Pyrite and marcasite occur abundantly in most of the metal-mining districts of Missouri, as the “brass,” or “sulphur balls,” etc., in coal, as small nodules or pellets in some limestone, shale and sandstone, as replacements of fossils, and as minute crystals in granite, porphyry, and the other igneous rocks. Several marcasite mines have been developed in old sinkhole deposits in south central Missouri, but these are not in production at the time of this writing. The sinkhole iron mines of south central Missouri contained pyrite-marcasite before oxidation to the iron oxide ore, and some of them still contain the sulphides in their lower levels.

Marcasite crystal cluster from Joplin region. The arrowhead or cockscomb crystal form is characteristic of marcasite.

Marcasite weathers (oxidizes) very readily under most conditions, with the formation of (1) yellowish brown iron oxide, the mineral limonite, which may stain rocks, soil, stream bank, etc., and (2) weak sulphuric acid water. The sulphuric acid solution may react with more marcasite or pyrite and evolve a gas, hydrogen sulphide, H₂S, which has a rotten-egg odor. This explains the foul odor often noticed around old coal mine dumps. Heat is evolved in these reactions, and coal waste on the dump may be ignited by the heat of the chemical reactions. The burning pyrite, or elemental sulphur, gives off sulphur dioxide, “burning sulphur fumes,” which add to the odor and heat around a coal mine dump. The burning coal waste and the chemical reactions may raise the temperature of the coal waste pile high enough to fire or “burn” the shale rock to a red, partially vitrified, natural brick-like material, which is sold or distributed as “coal dump shale” or “burned shale,” or “red shale” for all-weather surfacing of drives or walks.

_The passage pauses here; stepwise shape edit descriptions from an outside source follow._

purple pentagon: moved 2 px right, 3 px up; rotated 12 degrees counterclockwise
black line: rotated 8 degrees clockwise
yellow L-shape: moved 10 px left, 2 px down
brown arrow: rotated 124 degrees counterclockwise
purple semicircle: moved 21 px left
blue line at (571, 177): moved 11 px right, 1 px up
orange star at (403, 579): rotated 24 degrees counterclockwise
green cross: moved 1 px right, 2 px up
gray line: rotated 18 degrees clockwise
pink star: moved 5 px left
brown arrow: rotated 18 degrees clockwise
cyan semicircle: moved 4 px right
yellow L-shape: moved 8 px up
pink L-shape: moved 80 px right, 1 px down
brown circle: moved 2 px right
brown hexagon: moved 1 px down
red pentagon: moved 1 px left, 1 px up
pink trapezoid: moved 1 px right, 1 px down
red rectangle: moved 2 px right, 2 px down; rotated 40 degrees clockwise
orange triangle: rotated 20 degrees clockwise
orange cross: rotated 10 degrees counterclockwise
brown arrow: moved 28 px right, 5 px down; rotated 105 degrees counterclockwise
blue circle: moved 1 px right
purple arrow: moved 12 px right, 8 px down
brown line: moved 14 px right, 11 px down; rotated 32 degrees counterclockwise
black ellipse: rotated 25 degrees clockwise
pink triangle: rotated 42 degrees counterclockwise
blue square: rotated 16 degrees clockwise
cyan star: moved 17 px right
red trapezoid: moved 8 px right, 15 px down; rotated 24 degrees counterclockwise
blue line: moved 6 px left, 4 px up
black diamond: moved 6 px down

Pyrite and marcasite have been used in the commercial manufacture of sulphuric acid, but elemental sulphur can now be utilized more economically, so that now no market exists for pyrite or marcasite in Missouri. In earlier times only large deposits containing thousands of tons of the mineral had any value. In some foreign countries pyrite is burned and the fumes utilized for the manufacture of sulphuric acid, while the cinder, an iron oxide and iron ore, is smelted to recover metallic iron.

The origin of pyrite and marcasite is as variable as its enclosing rock. No general statement can be made which will include the igneous rock pyrite, the Joplin marcasite, the “sulphur” of the coal, and occurrences in sink holes and various sedimentary rocks. A discussion of all these origins alone would fill a pamphlet as large as this one on Missouri rocks.

Conglomerate

Conglomerate is a rock composed of gravel, pebbles, and boulders cemented together, with more or less sand and clay between the larger fragments. It is truly a conglomeration of rock fragments as one would find loose today in a stream or ocean shore gravel bar, or in a hillside gravel bank. Probably the conglomerate most abundantly exposed in Missouri is that overlying the igneous rocks in the southeast part of the state.